It is not a secret that IG gets better and better at telling human versus bot traffic apart. But obviusly humans are not the same in terms of how they use the platform. Some may spend just a minute or two every hour scrolling through their feed, others might not look into their feed at all (because they watch stories 90% of the app usage time), some may work full time as marketeers so their volume of traffic is much larger than average, etc etc etc. Timings IG app is active on users’ phone is also important part of a usage pattern. I’d expect average human to be switching between apps regularly (liked a few photos on insta, switched to Reddit, posted a comment there, switched to Chrome and visited some webpage, went back on Insta etc). I mean, I’d be very surprised to know that more than 1-2% users have their app active in the foreground for more than a hour straight. They must do something else in between.
My question is: are you aware of any research or scholarships or statistical data regarding the IG usage patterns like the ones I just mentioned? Asking because when it comes to next generation automation tooling, more and more disguise and mimicry is needed to pretend you’re “normal” human.

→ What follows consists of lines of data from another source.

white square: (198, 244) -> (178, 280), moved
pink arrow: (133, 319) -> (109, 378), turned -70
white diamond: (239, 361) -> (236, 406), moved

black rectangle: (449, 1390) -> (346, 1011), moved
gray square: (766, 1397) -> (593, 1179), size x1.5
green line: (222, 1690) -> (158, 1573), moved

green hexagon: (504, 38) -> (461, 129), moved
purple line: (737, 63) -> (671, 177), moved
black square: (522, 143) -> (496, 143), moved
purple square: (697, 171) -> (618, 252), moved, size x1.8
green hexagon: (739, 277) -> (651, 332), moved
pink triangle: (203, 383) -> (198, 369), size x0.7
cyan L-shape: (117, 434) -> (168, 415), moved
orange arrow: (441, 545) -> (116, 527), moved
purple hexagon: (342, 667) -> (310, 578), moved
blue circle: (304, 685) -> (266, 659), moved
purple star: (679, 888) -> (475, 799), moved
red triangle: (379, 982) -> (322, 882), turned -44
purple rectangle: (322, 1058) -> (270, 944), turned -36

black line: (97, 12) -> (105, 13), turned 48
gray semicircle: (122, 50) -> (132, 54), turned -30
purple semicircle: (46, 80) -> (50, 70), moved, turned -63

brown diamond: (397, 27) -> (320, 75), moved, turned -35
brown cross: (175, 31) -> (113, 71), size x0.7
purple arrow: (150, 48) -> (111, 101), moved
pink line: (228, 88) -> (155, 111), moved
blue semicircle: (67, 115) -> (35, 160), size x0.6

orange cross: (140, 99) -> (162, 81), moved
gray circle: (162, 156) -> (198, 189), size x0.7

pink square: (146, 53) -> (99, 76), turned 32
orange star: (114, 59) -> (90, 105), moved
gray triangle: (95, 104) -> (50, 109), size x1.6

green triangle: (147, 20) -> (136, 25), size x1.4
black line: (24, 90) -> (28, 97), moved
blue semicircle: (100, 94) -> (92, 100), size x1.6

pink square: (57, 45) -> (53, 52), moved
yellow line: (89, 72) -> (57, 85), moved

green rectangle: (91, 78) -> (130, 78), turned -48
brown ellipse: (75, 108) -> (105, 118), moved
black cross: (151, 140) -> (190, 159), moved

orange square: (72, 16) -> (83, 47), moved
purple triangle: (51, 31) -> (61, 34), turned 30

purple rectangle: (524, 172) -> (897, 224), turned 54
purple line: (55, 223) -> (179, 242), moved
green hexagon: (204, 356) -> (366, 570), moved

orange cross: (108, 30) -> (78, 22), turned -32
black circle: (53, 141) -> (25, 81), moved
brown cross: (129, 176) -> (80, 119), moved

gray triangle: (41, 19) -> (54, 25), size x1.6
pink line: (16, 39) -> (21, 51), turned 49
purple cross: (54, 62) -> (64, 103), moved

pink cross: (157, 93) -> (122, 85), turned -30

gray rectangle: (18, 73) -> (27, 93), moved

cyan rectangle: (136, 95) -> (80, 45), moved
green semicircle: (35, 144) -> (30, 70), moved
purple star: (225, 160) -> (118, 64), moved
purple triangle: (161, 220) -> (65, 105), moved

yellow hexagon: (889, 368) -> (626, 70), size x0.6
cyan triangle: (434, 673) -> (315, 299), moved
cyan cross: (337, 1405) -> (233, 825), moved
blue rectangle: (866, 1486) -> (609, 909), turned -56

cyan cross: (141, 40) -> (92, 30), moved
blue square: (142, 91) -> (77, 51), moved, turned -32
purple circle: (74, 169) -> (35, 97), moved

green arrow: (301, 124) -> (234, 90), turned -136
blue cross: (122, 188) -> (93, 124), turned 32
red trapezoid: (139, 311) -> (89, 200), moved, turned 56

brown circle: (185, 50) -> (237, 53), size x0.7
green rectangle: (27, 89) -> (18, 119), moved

I also wanted to add that randomization that is supposed to protect you from IG bot detection algorithms apparently does very little good. Why? Because if let’s say your tool likes ~100 posts a day at random portions of 10 to 20 posts with random in-between intervals, on a larger time scale it is still a loop pattern! Meaning, it is possible to detect such loops inside your overall traffic if you do this for an extended period of time. Humans don’t usually do things in loops. Or do they?